§ EXERCISE REQUIREMENTS: If a line of the data below holds the string "Food", copy it.

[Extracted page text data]
* * * * * * * * *
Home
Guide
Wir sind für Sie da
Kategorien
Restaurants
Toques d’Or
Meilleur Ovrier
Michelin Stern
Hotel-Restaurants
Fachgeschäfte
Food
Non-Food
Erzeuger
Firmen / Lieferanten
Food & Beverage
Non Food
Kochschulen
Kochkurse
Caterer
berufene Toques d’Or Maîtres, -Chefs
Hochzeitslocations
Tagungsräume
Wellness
* * * * * * * * *
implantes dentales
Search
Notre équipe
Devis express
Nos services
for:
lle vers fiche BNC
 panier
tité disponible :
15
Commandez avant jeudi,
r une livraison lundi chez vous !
* * * * * * * * *
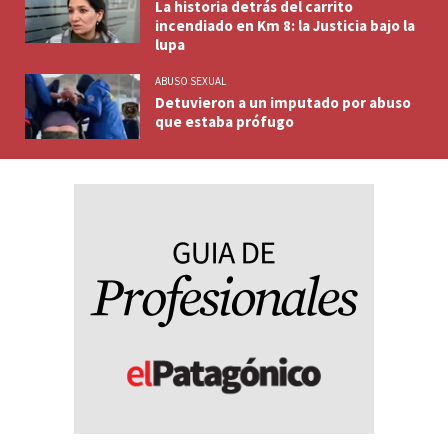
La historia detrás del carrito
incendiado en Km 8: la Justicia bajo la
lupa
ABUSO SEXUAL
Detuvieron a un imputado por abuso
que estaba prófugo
* * * * * * * * *
§ RESULT BELOW:
Food
Non-Food
Food & Beverage
Non Food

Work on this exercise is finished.